Excerpts from a dataset:
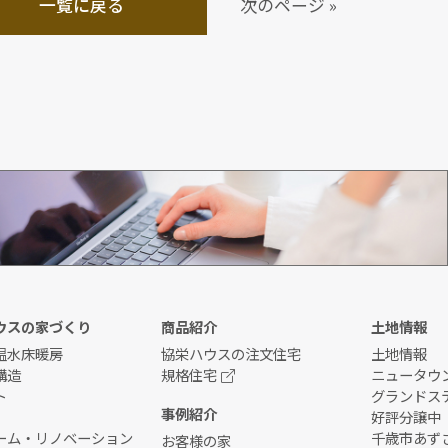
一覧に戻る
次のページ »
資料請求
ウスの家づくり
商品紹介
土地情報
温水床暖房
協栄ハウスの注文住宅
土地情報
構造
規格住宅
ニュータウ
ト
グランドス
事例紹介
好評分譲中
ーム・リノベーション
千歳市あずさ
お客様の家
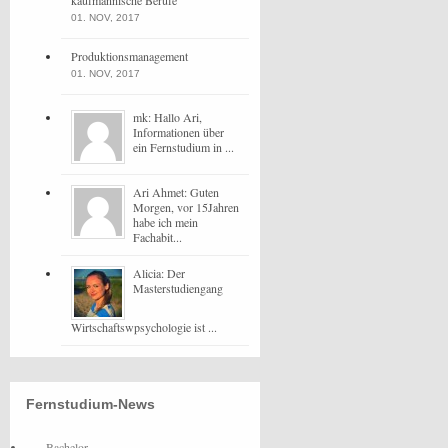
kaufmännische Berufe
01. NOV, 2017
Produktionsmanagement
01. NOV, 2017
mk: Hallo Ari,
Informationen über
ein Fernstudium in ...
Ari Ahmet: Guten
Morgen, vor 15Jahren
habe ich mein
Fachabit...
Alicia: Der
Masterstudiengang
Wirtschaftswpsychologie ist ...
Fernstudium-News
Bachelor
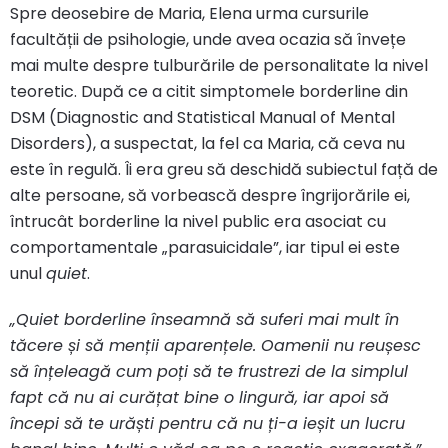
Spre deosebire de Maria, Elena urma cursurile
facultății de psihologie, unde avea ocazia să învețe
mai multe despre tulburările de personalitate la nivel
teoretic. După ce a citit simptomele borderline din
DSM (Diagnostic and Statistical Manual of Mental
Disorders), a suspectat, la fel ca Maria, că ceva nu
este în regulă. Îi era greu să deschidă subiectul față de
alte persoane, să vorbească despre îngrijorările ei,
întrucât borderline la nivel public era asociat cu
comportamentale „parasuicidale”, iar tipul ei este
unul
quiet
.
„Quiet borderline înseamnă să suferi mai mult în
tăcere și să menții aparențele. Oamenii nu reușesc
să înțeleagă cum poți să te frustrezi de la simplul
fapt că nu ai curățat bine o lingură, iar apoi să
începi să te urăști pentru că nu ți-a ieșit un lucru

> **Task objective**: All of the records above should be written out exactly, with the pictures left out.

> **Response to the exercise**:
一覧に戻る
次のページ »
資料請求
ウスの家づくり
商品紹介
土地情報
温水床暖房
協栄ハウスの注文住宅
土地情報
構造
規格住宅
ニュータウ
ト
グランドス
事例紹介
好評分譲中
ーム・リノベーション
千歳市あずさ
お客様の家
kaufmännische Berufe
01. NOV, 2017
Produktionsmanagement
01. NOV, 2017
mk: Hallo Ari,
Informationen über
ein Fernstudium in ...
Ari Ahmet: Guten
Morgen, vor 15Jahren
habe ich mein
Fachabit...
Alicia: Der
Masterstudiengang
Wirtschaftswpsychologie ist ...
Fernstudium-News
Bachelor
Spre deosebire de Maria, Elena urma cursurile
facultății de psihologie, unde avea ocazia să învețe
mai multe despre tulburările de personalitate la nivel
teoretic. După ce a citit simptomele borderline din
DSM (Diagnostic and Statistical Manual of Mental
Disorders), a suspectat, la fel ca Maria, că ceva nu
este în regulă. Îi era greu să deschidă subiectul față de
alte persoane, să vorbească despre îngrijorările ei,
întrucât borderline la nivel public era asociat cu
comportamentale „parasuicidale”, iar tipul ei este
unul
quiet
.
„Quiet borderline înseamnă să suferi mai mult în
tăcere și să menții aparențele. Oamenii nu reușesc
să înțeleagă cum poți să te frustrezi de la simplul
fapt că nu ai curățat bine o lingură, iar apoi să
începi să te urăști pentru că nu ți-a ieșit un lucru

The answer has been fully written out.